Cercasi un Renzi di destra. La sfida l’ha lanciata Angelo Panebianco in un editoriale sul Corsera.
Questa prospettiva implica il superamento dell’assioma berlusconismo=destra. Il superamento, perché la negazione di questo dato di fatto avrebbe la inevitabile conseguenza di affermare che, con le ultime politiche, la destra non esiste più in parlamento e nel paese.
Un Renzi a destra finora non si fatto largo perché alla costruzione di un progetto politico guadagnandosi i gradi nelle piazze e con la buona amministrazione, si è troppo spesso preferito il cammino senza buche della cooptazione da parte del capocorrente di turno, la nomina più o meno ovattata alla consacrazione sul campo di battaglia. Per questo ai volti dei democrat Speranza, Moretti e Orlando, dal centrodestra replicano con Brunetta e Schifani…
Eppure nei territori sono cresciuti cavalli di razza. Senza fare torto a nessuno l’idealtipo del possibile Renzi dovrà essere alla Giuseppe Scopelitti, governatore della Calabria che ha salito tutti i gradini del cursus honorum o alla Flavio Tosi, sindaco di Verona, icona nazionalpopolare. O Giorgia Meloni, ex ministro del Cavaliere, che ha più volte puntato i piedi per chiedere al suo ex partito le primarie. E proprio dalle palestre dei consigli comunali, provinciali e regionali dovrebbe venir fuori l’ossatura di un nuovo partito popolare della destra, solidarista e spietato nel taglio delle prebende della casta e degli sprechi della macchina pubblica.
Alla destra italiana non manca un invito nei salotti buoni della cultura (luoghi spesso intrisi di disprezzo per ogni virgulto popolare) ma un orizzonte ideale e un leader che possa caricarsi sulle spalle la rappresentanza di una visione nazionale e sociale dell’Italia, alimentando la coesione tra classi e blocchi produttivi e spingendo l’acceleratore sul tasto delle indispensabili riforme per rendere lo Stato più efficiente. Urge riscrivere il perimetro culturale di questa area politica, indicando una prospettiva di governo con programmi e tesi economiche che possano temperare gli eccessi del mercatismo.

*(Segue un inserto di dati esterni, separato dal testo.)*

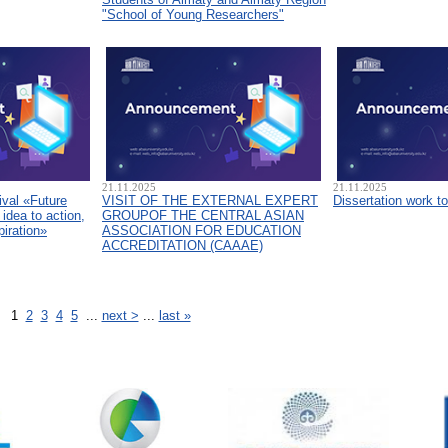
"School of Young Researchers"
21.11.2025
21.11.2025
ival «Future
VISIT OF THE EXTERNAL EXPERT
Dissertation work t
idea to action,
GROUPOF THE CENTRAL ASIAN
piration»
ASSOCIATION FOR EDUCATION
ACCREDITATION (CAAAЕ)
1
2
3
4
5
...
next >
...
last »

Sulle responsabilità della vecchia classe dirigente di centrodestra nell’aver lasciato macerie culturali e politiche si è scritto molto anche su Barbadillo, ma bisogna considerare un segnale incoraggiante che proprio il Corsera abbia riconosciuto questa emergenza. Perché il rischio, oltre alla disaffezione dalla politica delle nuove generazioni (attratte dal vaffa di Grillo), è che l’Italia affondi impantanata tra beghe di ballatoio, querelle sull’antifascismo, rigurgiti giustizialisti, ossessioni neoliberiste, morbose curiosità per bunga bunga e dintorni, dimenticando che la priorità è costruire un futuro della nazione affermando il primato della civilizzazione italiana.